Étude d'une Lettre Ouverte à Monsieur Paul Faber de Boris Vian
Dissertation : Étude d'une Lettre Ouverte à Monsieur Paul Faber de Boris Vian. Recherche parmi 299 000+ dissertationsPar zb6250 • 11 Juin 2014 • 679 Mots (3 Pages) • 2 303 Vues
Boris Vian, « Lettre ouverte à Monsieur Paul
Faber », conseiller municipal (1955)
Dans cette lettre adressée à un conseiller municipal de l’époque, Boris
Vian, poète, romancier, critique musical et chansonnier, justifie sa chanson
« Le déserteur » (cf. texte annexe), dans laquelle il clame son refus
d’aller se battre en Indochine.
« Non, Monsieur Faber, ne cherchez pas l’insulte où elle n’est
pas et si vous la trouvez, sachez que c’est vous qui l’y aurez mise. Je dis
clairement ce que je veux dire ; et jamais je n’ai eu le désir d’insulter les
anciens combattants des deux guerres, les résistants, parmi lesquels je
compte bien des amis, et les morts de la guerre - parmi lesquels j’en
comptais bien d’autres. Lorsque j’insulte (et cela ne m’arrive guère) je le
fais franchement, croyez-moi. Jamais je n’insulterai des hommes comme
moi, des civils, que l’on a revêtus d’un uniforme pour pouvoir les tuer
comme de simples objets, en leur bourrant le crâne de mots d’ordre vides
et de prétextes fallacieux. Se battre sans savoir pourquoi l’on se bat est
le fait d’un imbécile et non celui d’un héros ; le héros c’est celui qui
accepte la mort lorsqu’il sait qu’elle sera utile aux valeurs qu’il défend.

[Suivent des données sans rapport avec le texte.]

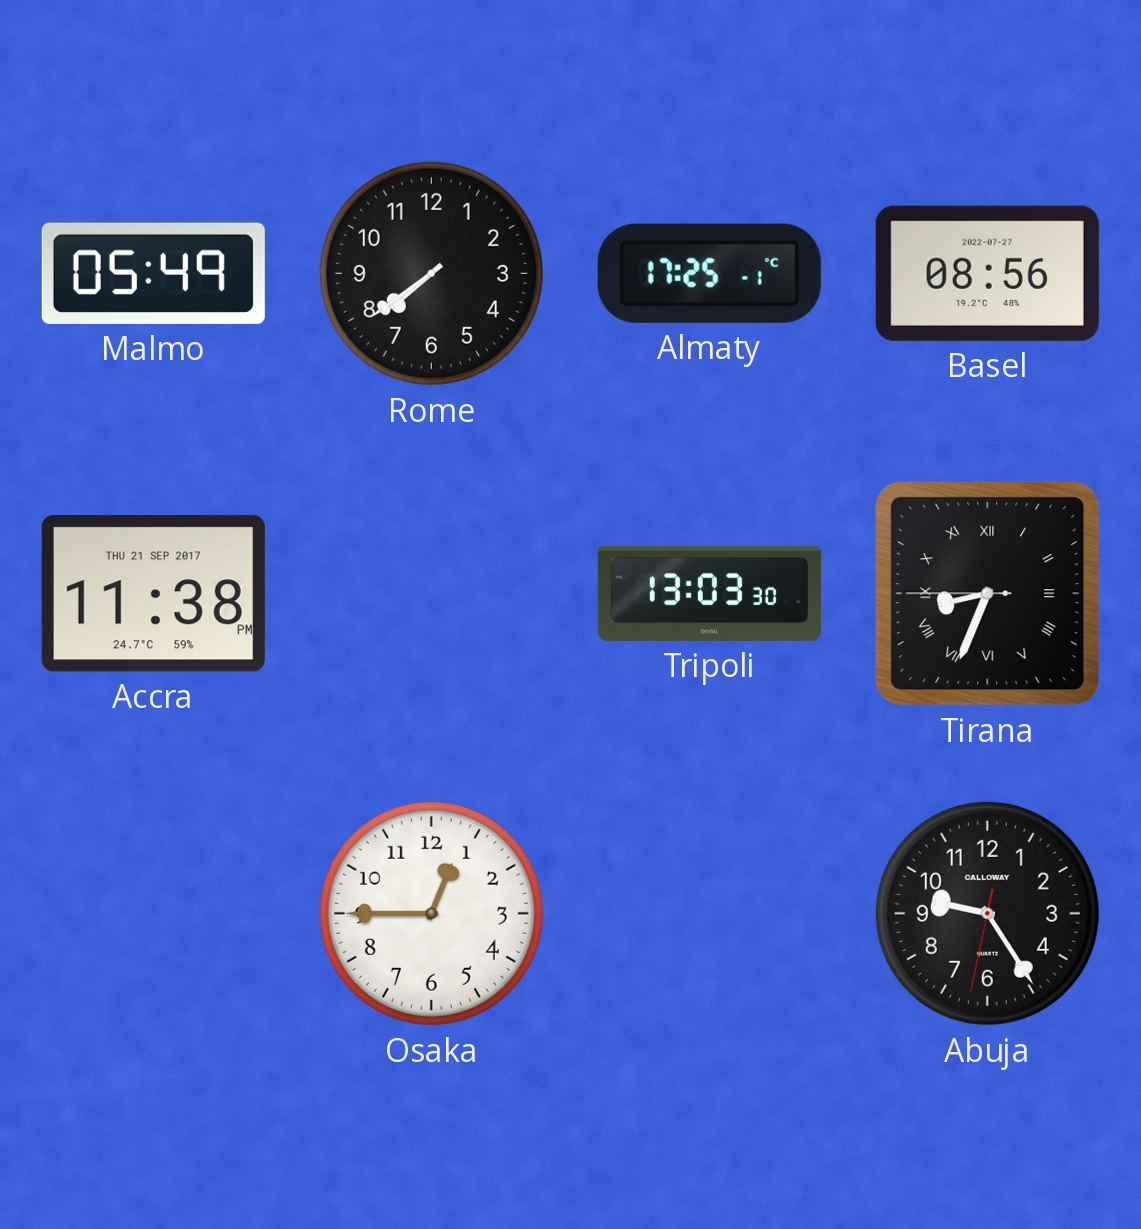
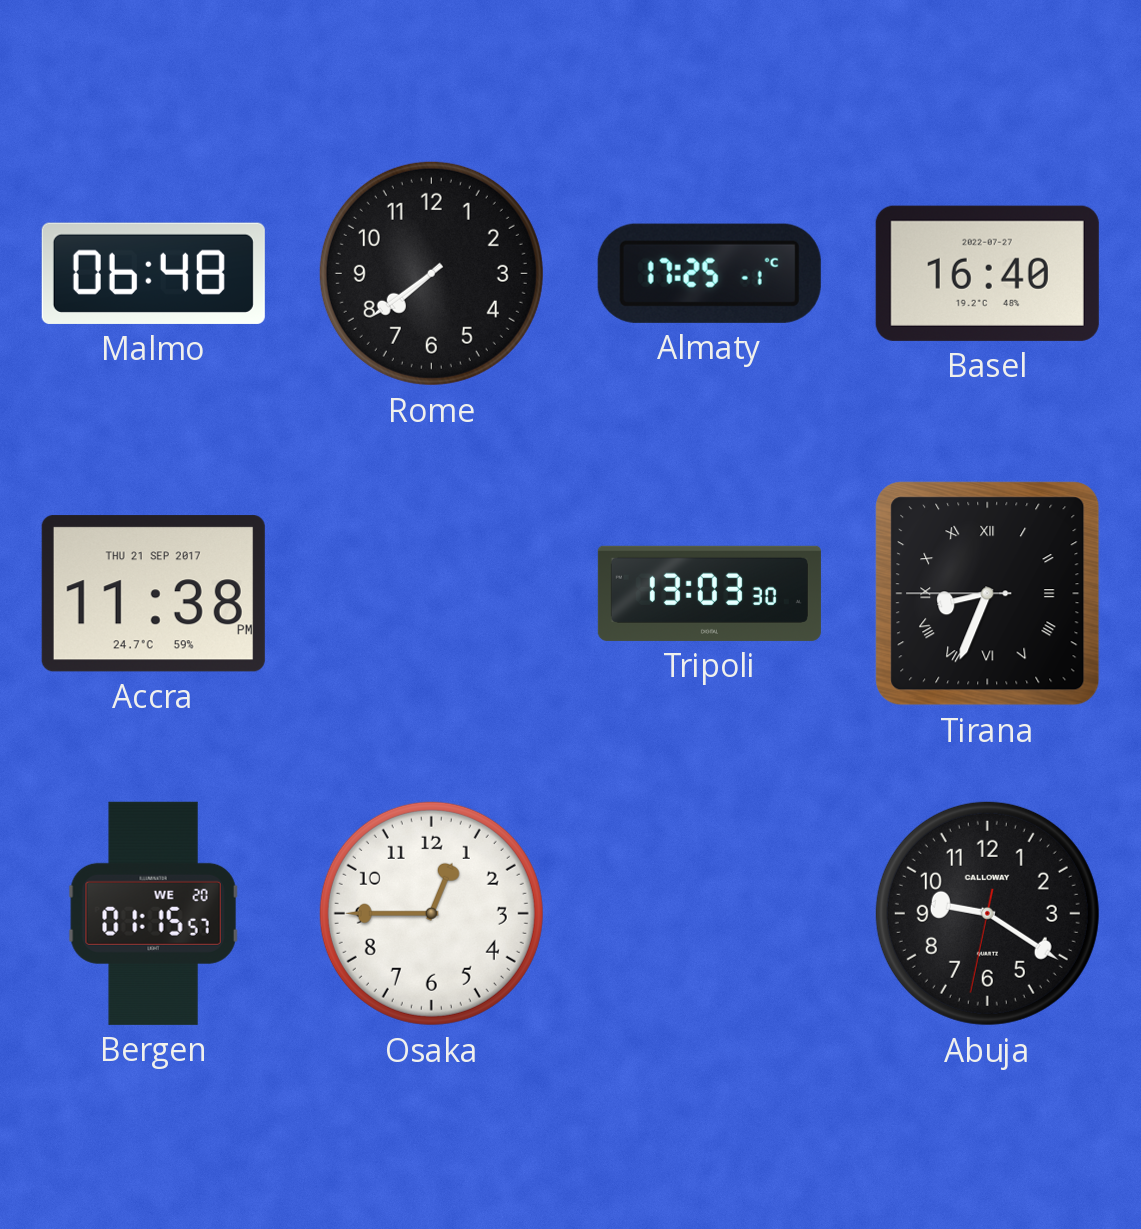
Malmo: 05:49 -> 06:48
Basel: 08:56 -> 16:40
Bergen: none -> 01:15
Abuja: 9:24 -> 9:20
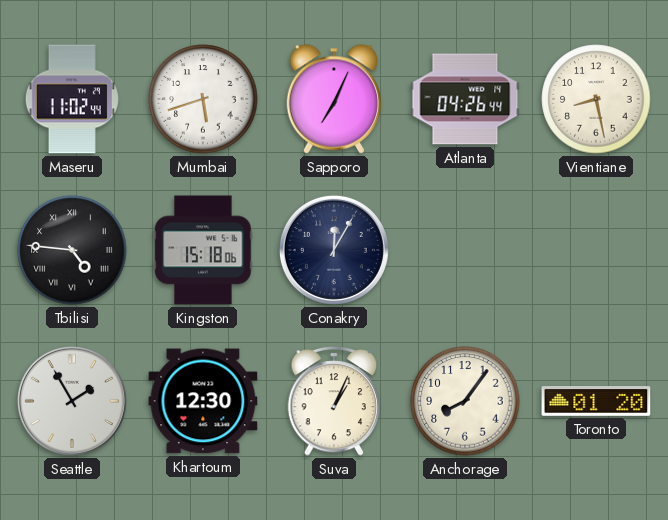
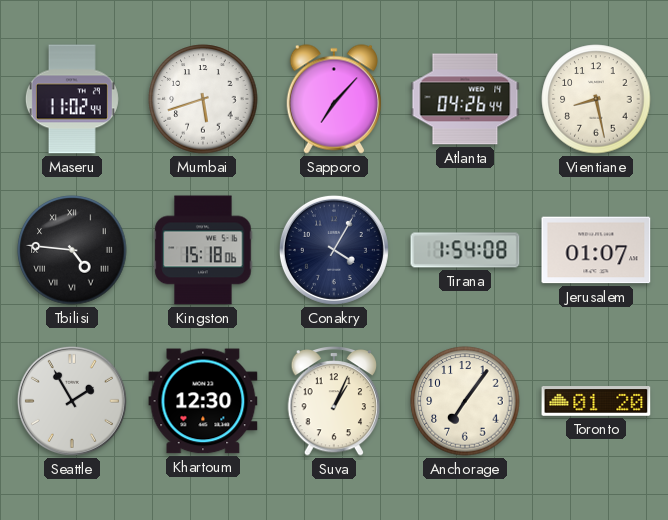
Sapporo: 7:04 -> 7:07
Conakry: 12:05 -> 4:05
Tirana: none -> 1:54
Jerusalem: none -> 01:07
Anchorage: 8:06 -> 7:06
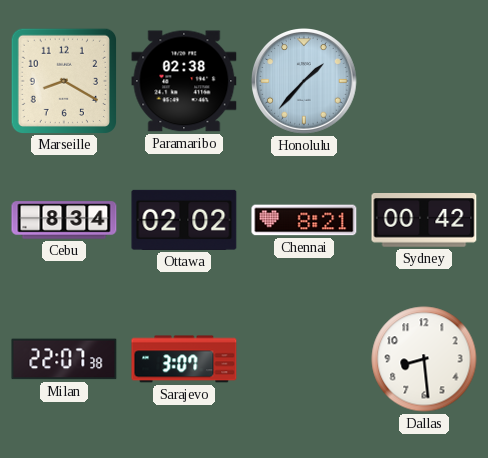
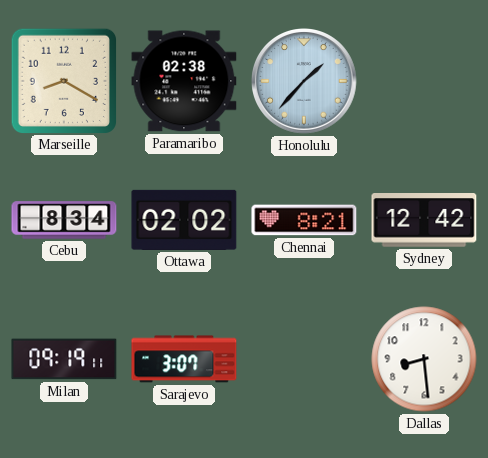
Sydney: 00:42 -> 12:42
Milan: 22:07 -> 09:19
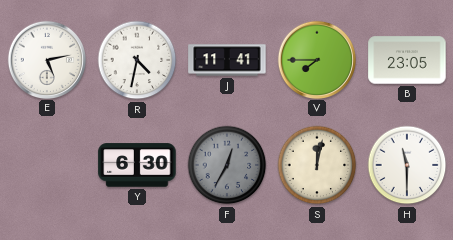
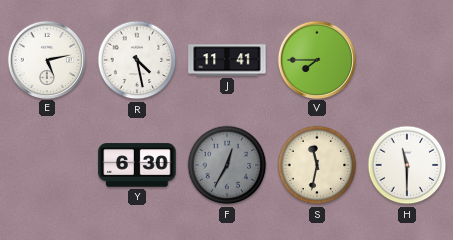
R: 4:32 -> 4:28
B: 23:05 -> none
S: 12:02 -> 11:32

Le déserteur de ma chanson n’est qu’un homme qui ne sait pas ; et qui
le lui explique ? Je ne sais de quelle guerre vous êtes ancien combattant -
mais si vous avez fait la première, reconnaissez que vous étiez plus doué
pour la guerre que pour la paix ; ceux qui, comme moi, ont eu 20 ans en
1940 ont reçu un drôle de cadeau d’anniversaire. Je ne pose pas pour
les braves ; ajourné à la suite d’une maladie de coeur, je ne me suis pas
battu, je n’ai pas été déporté, je n’ai pas collaboré - je suis resté, quatre
ans durant, un imbécile sous-alimenté parmi tant d’autres - un qui ne
comprenait pas parce que pour comprendre il faut qu’on vous explique.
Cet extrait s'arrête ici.